COVALENT-111 Study Design and Results
COVALENT-111 was a double-blind, randomized, placebo-controlled trial that enrolled adult patients diagnosed with T2D within the last seven years. Eligible participants had HbA1c levels between 7.0% and 10.5%, and a body mass index (“BMI”) between 25 and 40 kg/m². At baseline, all participants were treated with lifestyle management, including diet and exercise, with or without antidiabetic medications and had inadequate glycemic control despite treatment with up to three antidiabetic medications.

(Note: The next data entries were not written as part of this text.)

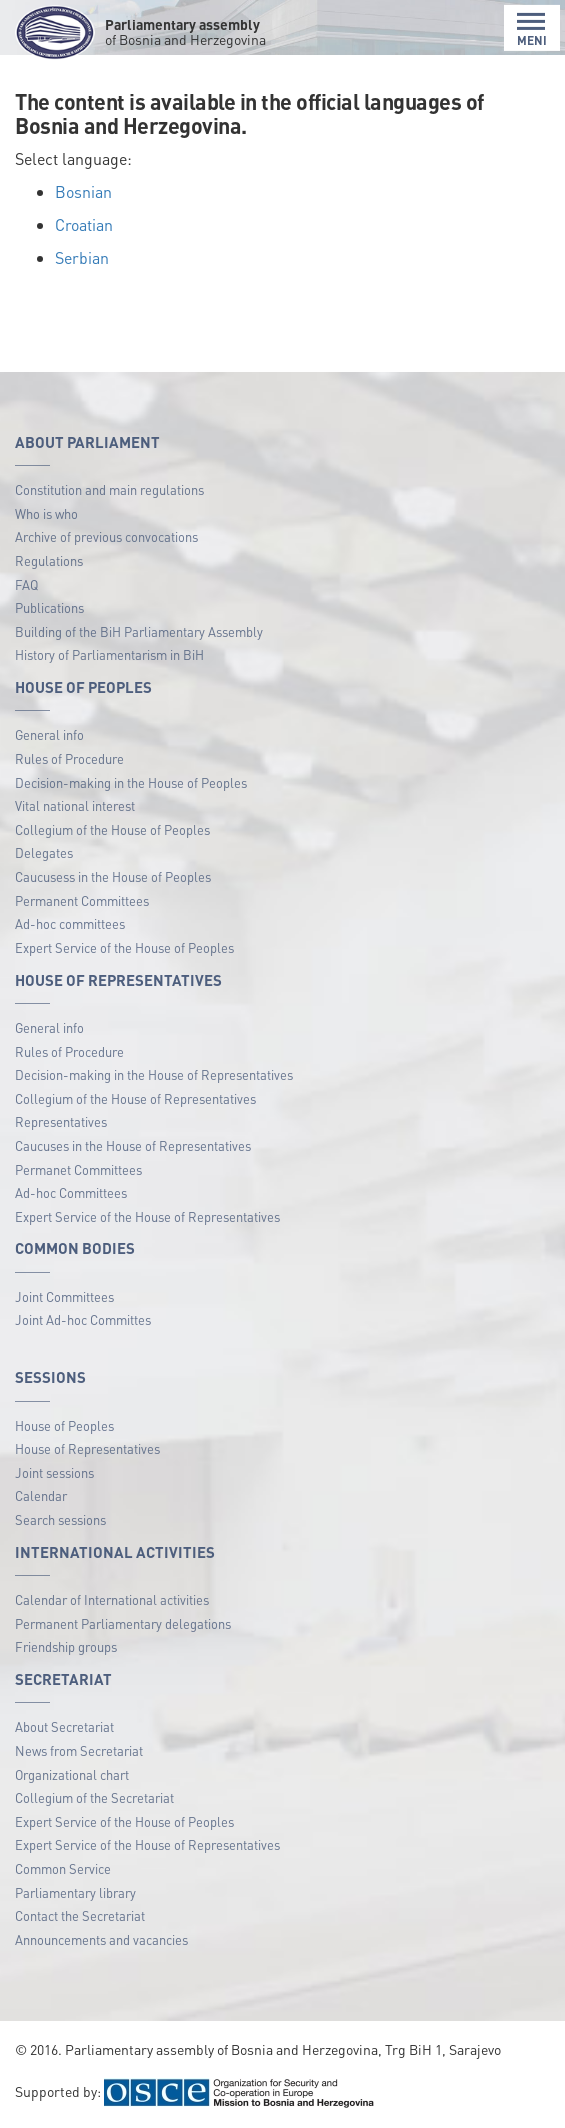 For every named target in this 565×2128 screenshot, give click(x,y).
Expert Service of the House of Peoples (124, 947)
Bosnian (83, 191)
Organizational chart (72, 1774)
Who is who (46, 513)
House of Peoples (64, 1425)
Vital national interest (75, 805)
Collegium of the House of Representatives (135, 1098)
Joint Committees (64, 1296)
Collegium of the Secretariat (94, 1797)
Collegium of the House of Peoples (112, 829)
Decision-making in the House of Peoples (131, 782)
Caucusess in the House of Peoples (113, 876)
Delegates (44, 852)
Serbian (82, 257)
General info (49, 734)
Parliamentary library (75, 1892)
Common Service (63, 1868)
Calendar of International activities (112, 1599)
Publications (49, 607)
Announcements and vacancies (101, 1939)
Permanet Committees (78, 1169)
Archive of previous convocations (106, 536)
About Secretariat (64, 1726)
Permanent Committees (82, 900)
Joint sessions (54, 1472)
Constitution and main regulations (109, 489)
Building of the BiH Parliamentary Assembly (139, 631)
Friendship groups (66, 1646)
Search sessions (60, 1519)
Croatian (84, 224)
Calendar (41, 1495)
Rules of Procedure (69, 758)
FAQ (26, 584)
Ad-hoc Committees (71, 1192)
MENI (532, 29)
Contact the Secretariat (80, 1915)
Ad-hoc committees (70, 923)
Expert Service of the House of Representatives (147, 1216)
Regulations (49, 560)
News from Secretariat (79, 1750)
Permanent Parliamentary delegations (123, 1623)
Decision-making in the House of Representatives (154, 1074)
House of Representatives (87, 1448)
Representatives (61, 1121)
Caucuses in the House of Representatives (133, 1145)
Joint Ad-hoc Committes (83, 1319)
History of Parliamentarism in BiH (109, 654) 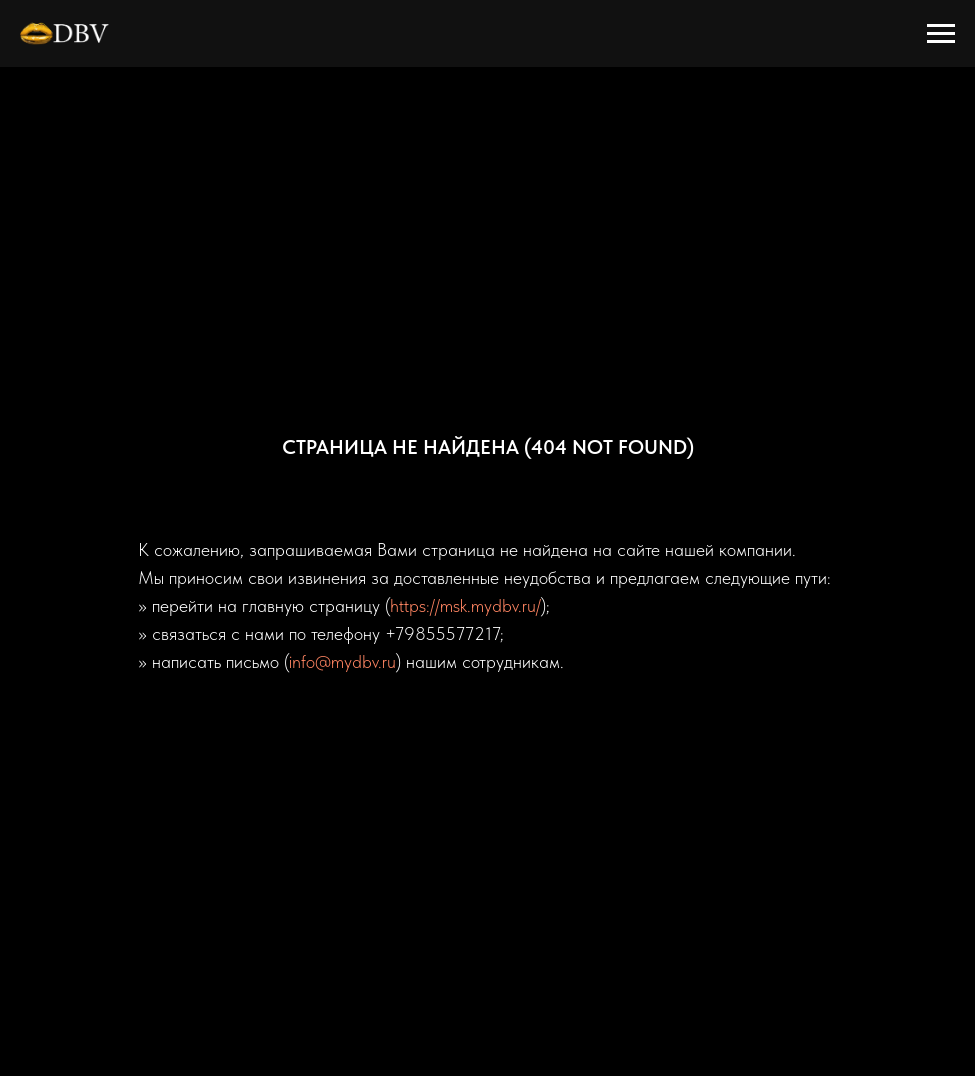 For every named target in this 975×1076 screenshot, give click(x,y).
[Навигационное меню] (941, 34)
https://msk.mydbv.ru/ (465, 605)
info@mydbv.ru (342, 661) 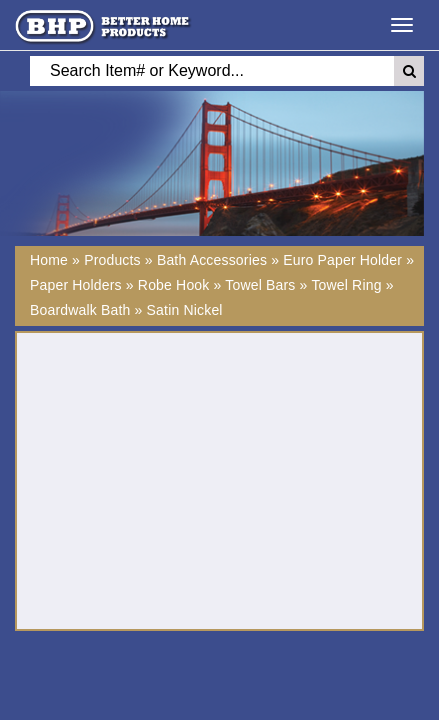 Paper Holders (76, 285)
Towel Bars (260, 285)
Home (49, 260)
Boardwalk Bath (80, 310)
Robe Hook (174, 285)
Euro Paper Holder (342, 260)
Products (112, 260)
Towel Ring (346, 285)
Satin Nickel (185, 310)
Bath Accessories (212, 260) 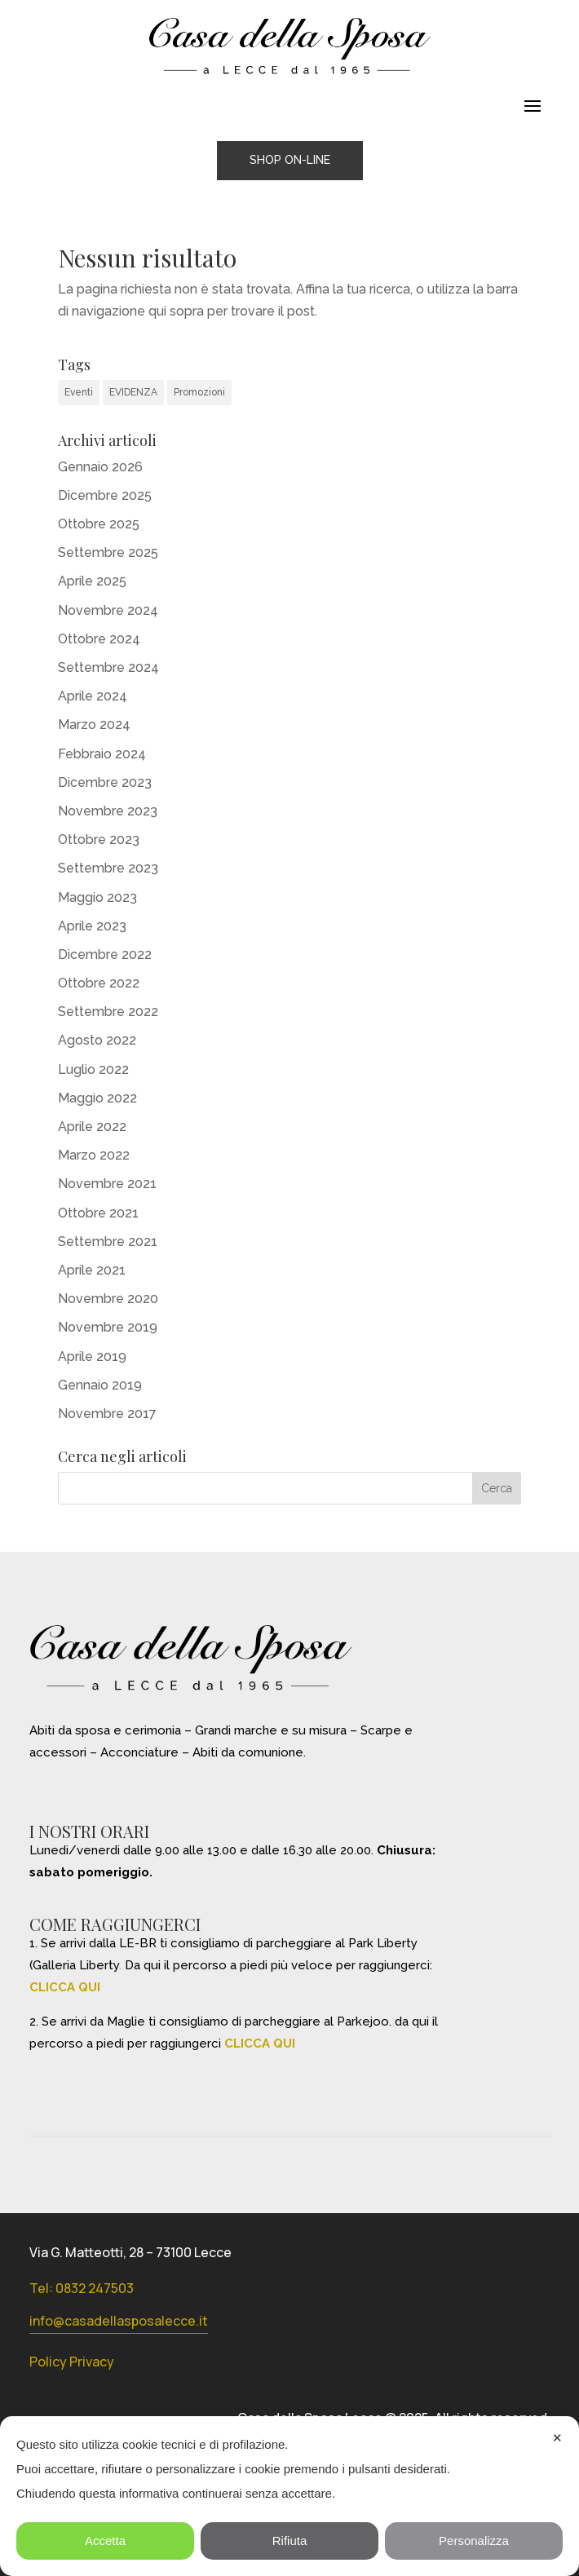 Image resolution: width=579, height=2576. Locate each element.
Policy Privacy (71, 2362)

The study evaluated icovamenib in three dosing regimens: Arm A at 100mg QD (once daily) for 8 weeks, Arm B at 100mg QD for 12 weeks, and Arm C at 100 mg QD for 8 weeks and 100mg BID (twice daily) for 4 weeks. A total of 267 patients received at least one dose of icovamenib and were considered evaluable for the modified intent-to-treat population. As previously reported, study dosing was temporarily interrupted due to a clinical hold imposed by the U.S. Food and Drug Administration. The topline efficacy analysis presented here includes the patient population (N=163) who had completed at least 80% of their planned dosing prior to the clinical hold (without other significant protocol deviations) and who, at baseline, were treated with one or more antihyperglycemic agents. As prespecified in the statistical analysis plan, outcomes were prospectively evaluated by diabetes phenotype using the Ahlqvist algorithm.